Um olhar natalício
Calcula-se, talvez erradamente, que vivendo em ambiente incaracterístico para a maioria das pessoas, o Natal passe despercebido no Palacete. Não passa. Tal como nos lares portugueses por esse país afora e adentro os preparativos começam agora e, como festa tradicional, este evento tem características especiais. Sempre teve. É um momento now and ligth onde a rebeldia e a revolta de quem está preso, a paz-catrapás de dias menos bons, divergências e outras carências, metem folga. Espaço único onde vemos gajos de quase dois metros, tatuados e barbudos, em azáfama constante pelos corredores das alas e oficinas a arranjar ideias.O olhar que vem do exterior motiva-nos. O lado mais humano do pior bandido revela-se. A pieguice dos tipos que nasceram de armas na mão instala-se. Uma mutação emocionante e inexplicável, mesmo aos olhos dos melhores psicólogos e outros tipos que nos tratam da saúde.

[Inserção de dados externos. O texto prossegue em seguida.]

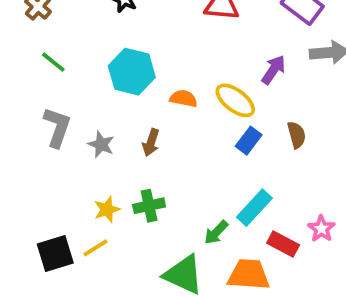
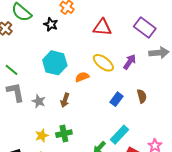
green line: (53, 62) -> (11, 70), moved
orange semicircle: (184, 98) -> (82, 77), turned -32
yellow ellipse: (235, 100) -> (103, 63), moved
gray L-shape: (57, 127) -> (15, 92), turned -30

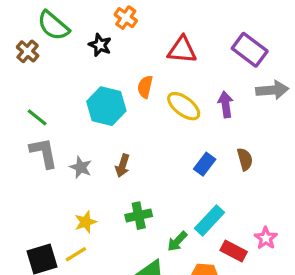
purple arrow: (130, 62) -> (226, 105), turned -42
orange semicircle: (82, 77) -> (145, 87), moved, turned -56
green cross: (64, 134) -> (139, 216), moved

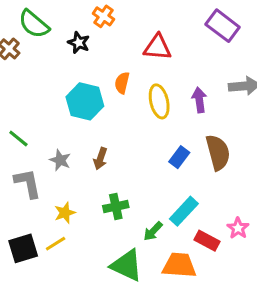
purple rectangle: (250, 50) -> (223, 26), moved
yellow ellipse: (184, 106) -> (159, 101), turned 40
green line: (37, 117) -> (18, 139), moved
gray L-shape: (44, 153) -> (28, 183), moved
brown semicircle: (245, 159) -> (218, 152), size x1.6

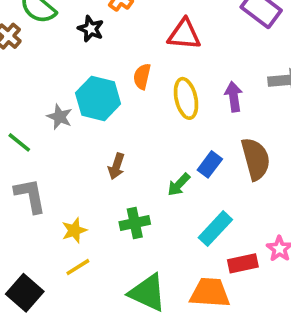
gray star: (60, 160) -> (60, 117), moved
green arrow: (153, 231) -> (179, 185), moved
red rectangle: (207, 241) -> (243, 263), turned -40
yellow line: (56, 244) -> (78, 267), moved
black square: (23, 248) -> (25, 293), moved, turned -32

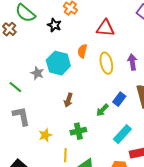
yellow line: (78, 267) -> (65, 155), moved, turned -56

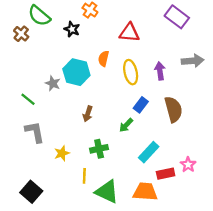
blue rectangle: (119, 99) -> (141, 105), moved

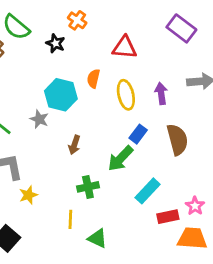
gray star: (53, 83) -> (39, 119), moved
green arrow: (126, 125) -> (120, 158), size x1.5
yellow star: (62, 153) -> (28, 195), moved
green triangle: (107, 192) -> (97, 238), size x0.7
orange trapezoid: (145, 192) -> (192, 238), moved

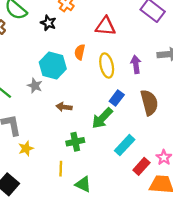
brown arrow: (74, 145) -> (64, 107), turned 80
red rectangle: (168, 217) -> (141, 166), turned -36

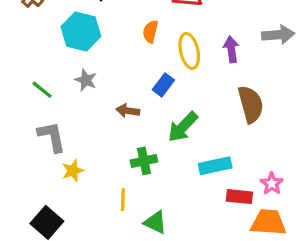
cyan hexagon: (53, 65) -> (81, 32), moved
blue rectangle: (117, 98) -> (163, 85), moved
cyan rectangle: (125, 145) -> (215, 166), turned 35
red rectangle: (141, 166) -> (239, 197), turned 54

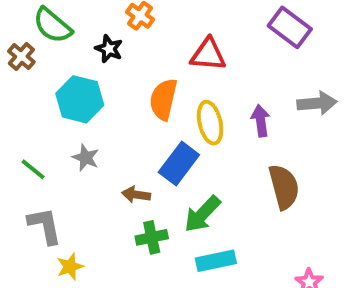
orange semicircle: (150, 32) -> (163, 99), size x1.5
blue rectangle: (163, 85) -> (179, 163), size x1.5
green cross: (144, 161) -> (152, 237), moved
cyan rectangle: (215, 166) -> (216, 261), moved

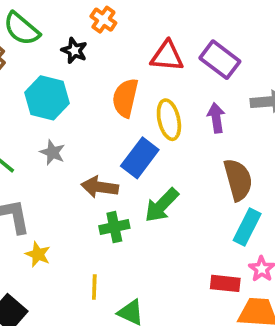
purple rectangle: (290, 27) -> (220, 60), moved
brown arrow: (136, 195) -> (100, 187), size x1.4
cyan rectangle: (216, 261) -> (247, 227), moved, turned -51
yellow star: (70, 267) -> (38, 254), turned -30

Se fosse sempre assim, poderiam ter dito Shakespeare, Cesariny ou Pessoa, a razão de existirem calaboiços não tinha razão de ser. Afinal são estas pequenas merdas que nos fazem iguais aos outros na cosmética social.
Para quem não saiba, estes dias que nos separam do apogeu da mesa posta, da família, das prendas e do bacalhau com todos, criam arte e beleza de onde menos se poderia esperar. A veia poética e artística sobe de tom. A aprendizagem acumulada em meses e anos de degredo dão os seus frutos.
E fazemos de clowns. De actores e nómadas. De gente perdida que encontra o rumo certo no pequeno palco da vida neste cárcere. Pena que seja só por estes dias. Após a passagem de ano continuaremos a contar os outros que nos faltam para sair.